WORK TO BE COMPLETED
From the records below, extract all the text exactly and leave the images behind.

Stored data entries
-- Opening Marker --
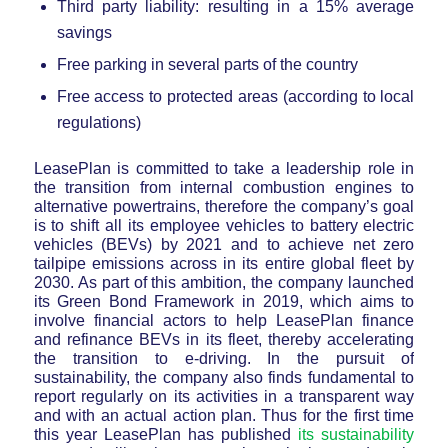
Third party liability: resulting in a 15% average
savings
Free parking in several parts of the country
Free access to protected areas (according to local
regulations)
LeasePlan is committed to take a leadership role in
the transition from internal combustion engines to
alternative powertrains, therefore the company’s goal
is to shift all its employee vehicles to battery electric
vehicles (BEVs) by 2021 and to achieve net zero
tailpipe emissions across in its entire global fleet by
2030. As part of this ambition, the company launched
its Green Bond Framework in 2019, which aims to
involve financial actors to help LeasePlan finance
and refinance BEVs in its fleet, thereby accelerating
the transition to e-driving. In the pursuit of
sustainability, the company also finds fundamental to
report regularly on its activities in a transparent way
and with an actual action plan. Thus for the first time
this year LeasePlan has published
its sustainability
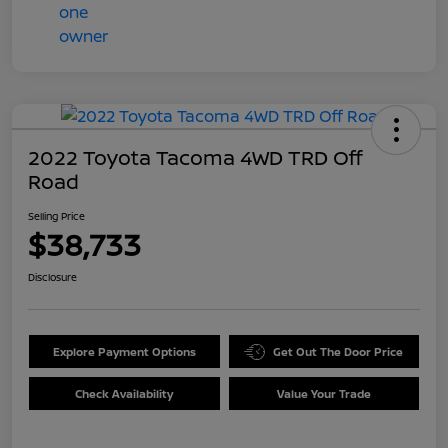
2022 Toyota Tacoma 4WD TRD Off
Road
Selling Price
$38,733
Disclosure
Explore Payment Options
Get Out The Door Price
Check Availability
Value Your Trade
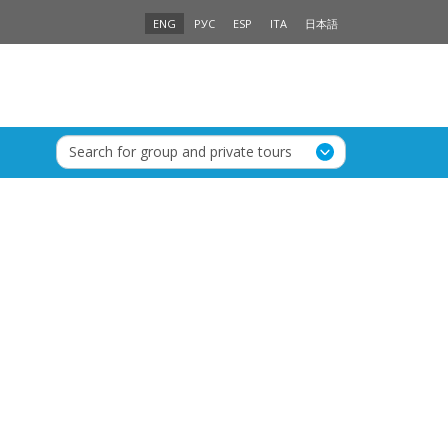
ENG
РУС
ESP
ITA
日本語
Search for group and private tours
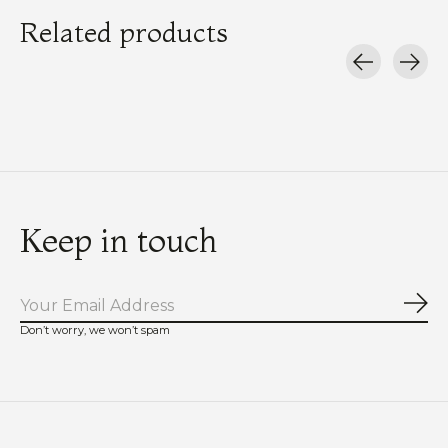
Related products
Carousel items
Keep in touch
Sub
Don’t worry, we won’t spam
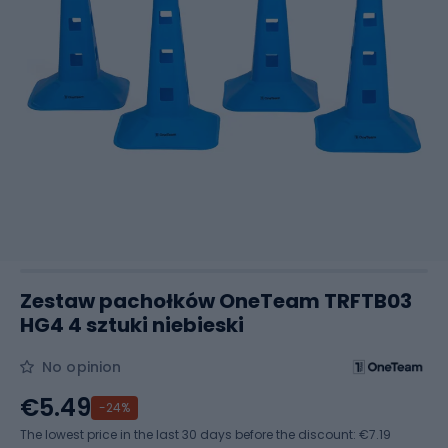
Zestaw pachołków OneTeam TRFTB03
HG4 4 sztuki niebieski
No opinion
€5.49
-24%
The lowest price in the last 30 days before the discount:
€7.19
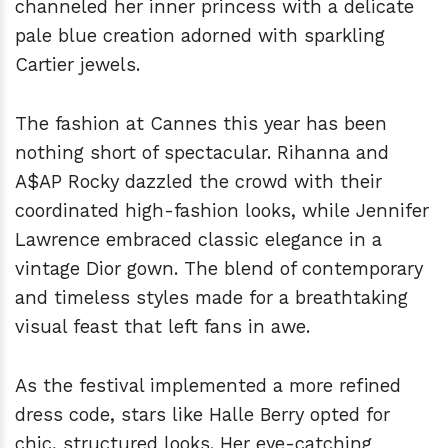
channeled her inner princess with a delicate
pale blue creation adorned with sparkling
Cartier jewels.
The fashion at Cannes this year has been
nothing short of spectacular. Rihanna and
A$AP Rocky dazzled the crowd with their
coordinated high-fashion looks, while Jennifer
Lawrence embraced classic elegance in a
vintage Dior gown. The blend of contemporary
and timeless styles made for a breathtaking
visual feast that left fans in awe.
As the festival implemented a more refined
dress code, stars like Halle Berry opted for
chic, structured looks. Her eye-catching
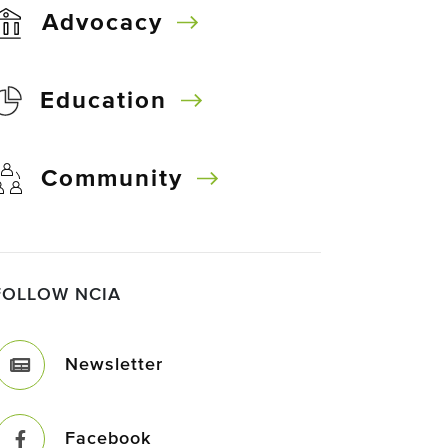
Advocacy
Education
Community
FOLLOW NCIA
Newsletter
Facebook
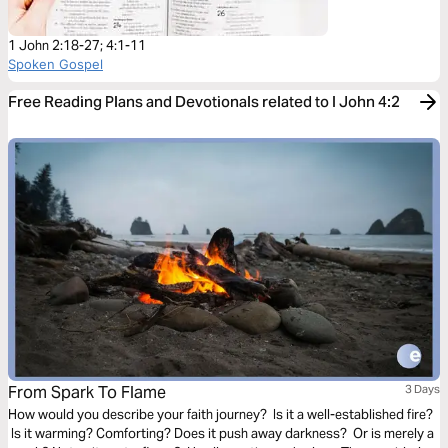
1 John 2:18-27; 4:1-11
Spoken Gospel
Free Reading Plans and Devotionals related to I John 4:2
From Spark To Flame
3 Days
How would you describe your faith journey? Is it a well-established fire?
Is it warming? Comforting? Does it push away darkness? Or is merely a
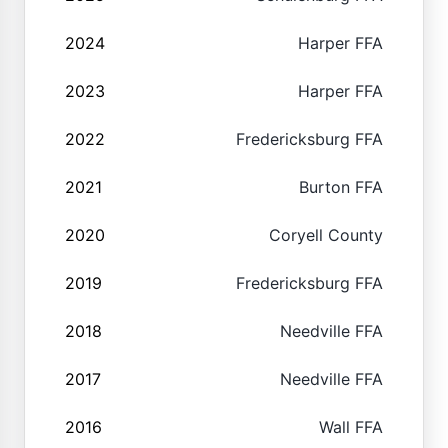
2024
Harper FFA
2023
Harper FFA
2022
Fredericksburg FFA
2021
Burton FFA
2020
Coryell County
2019
Fredericksburg FFA
2018
Needville FFA
2017
Needville FFA
2016
Wall FFA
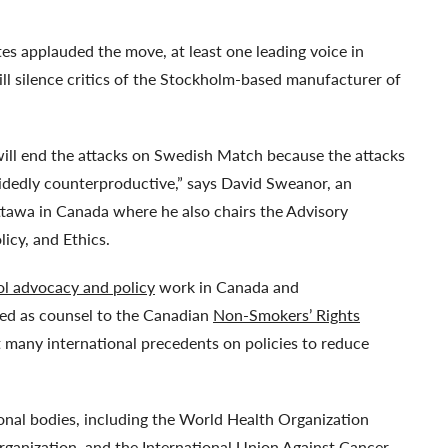
 applauded the move, at least one leading voice in
will silence critics of the Stockholm-based manufacturer of
will end the attacks on Swedish Match because the attacks
ecidedly counterproductive,” says David Sweanor, an
ttawa in Canada where he also chairs the Advisory
icy, and Ethics.
ol advocacy and policy
work in Canada and
rved as counsel to the Canadian
Non-Smokers’ Rights
t many international precedents on policies to reduce
nal bodies, including the World Health Organization
anization, and the International Union Against Cancer.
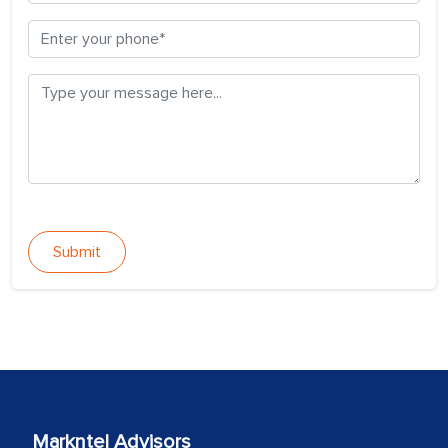
Submit
Markntel Advisors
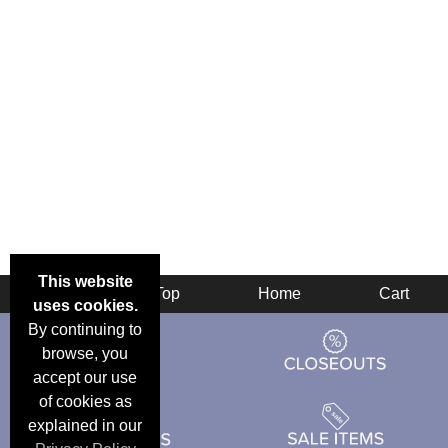
This website
Back
Top
Home
Cart
uses cookies.
By continuing to
browse, you
accept our use
of cookies as
explained in our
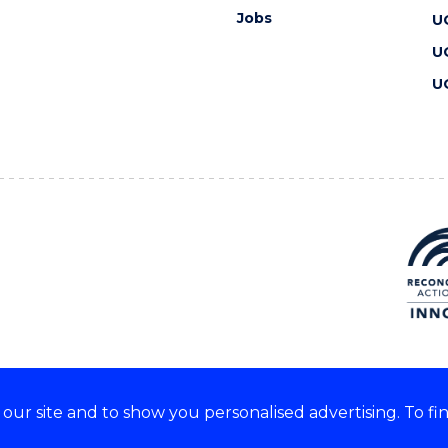
Jobs
U
U
U
ur site and to show you personalised advertising. To fi
 we acknowledge and respect
lders of these lands.
CRICOS Provider No: 00102E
-- Closing Marker --
TASK RESULT
Third party liability: resulting in a 15% average
savings
Free parking in several parts of the country
Free access to protected areas (according to local
regulations)
LeasePlan is committed to take a leadership role in
the transition from internal combustion engines to
alternative powertrains, therefore the company’s goal
is to shift all its employee vehicles to battery electric
vehicles (BEVs) by 2021 and to achieve net zero
tailpipe emissions across in its entire global fleet by
2030. As part of this ambition, the company launched
its Green Bond Framework in 2019, which aims to
involve financial actors to help LeasePlan finance
and refinance BEVs in its fleet, thereby accelerating
the transition to e-driving. In the pursuit of
sustainability, the company also finds fundamental to
report regularly on its activities in a transparent way
and with an actual action plan. Thus for the first time
this year LeasePlan has published
its sustainability
2022 Toyota Tacoma 4WD TRD Off
Road
Selling Price
$38,733
Disclosure
Explore Payment Options
Get Out The Door Price
Check Availability
Value Your Trade
ENG
РУС
ESP
ITA
日本語
Search for group and private tours
Related products
Carousel items
Keep in touch
Sub
Don’t worry, we won’t spam
Zestaw pachołków OneTeam TRFTB03
HG4 4 sztuki niebieski
No opinion
€5.49
-24%
The lowest price in the last 30 days before the discount:
€7.19
channeled her inner princess with a delicate
pale blue creation adorned with sparkling
Cartier jewels.
The fashion at Cannes this year has been
nothing short of spectacular. Rihanna and
A$AP Rocky dazzled the crowd with their
coordinated high-fashion looks, while Jennifer
Lawrence embraced classic elegance in a
vintage Dior gown. The blend of contemporary
and timeless styles made for a breathtaking
visual feast that left fans in awe.
As the festival implemented a more refined
dress code, stars like Halle Berry opted for
chic, structured looks. Her eye-catching
Advocacy
Education
Community
FOLLOW NCIA
Newsletter
Facebook
1 John 2:18-27; 4:1-11
Spoken Gospel
Free Reading Plans and Devotionals related to I John 4:2
From Spark To Flame
3 Days
How would you describe your faith journey? Is it a well-established fire?
Is it warming? Comforting? Does it push away darkness? Or is merely a
2024
Harper FFA
2023
Harper FFA
2022
Fredericksburg FFA
2021
Burton FFA
2020
Coryell County
2019
Fredericksburg FFA
2018
Needville FFA
2017
Needville FFA
2016
Wall FFA
 applauded the move, at least one leading voice in
will silence critics of the Stockholm-based manufacturer of
will end the attacks on Swedish Match because the attacks
ecidedly counterproductive,” says David Sweanor, an
ttawa in Canada where he also chairs the Advisory
icy, and Ethics.
ol advocacy and policy
work in Canada and
rved as counsel to the Canadian
Non-Smokers’ Rights
t many international precedents on policies to reduce
nal bodies, including the World Health Organization
anization, and the International Union Against Cancer.
Submit
Markntel Advisors
This website
Back
Top
Home
Cart
uses cookies.
By continuing to
browse, you
accept our use
of cookies as
explained in our
Jobs
U
U
U
ur site and to show you personalised advertising. To fi
 we acknowledge and respect
lders of these lands.
CRICOS Provider No: 00102E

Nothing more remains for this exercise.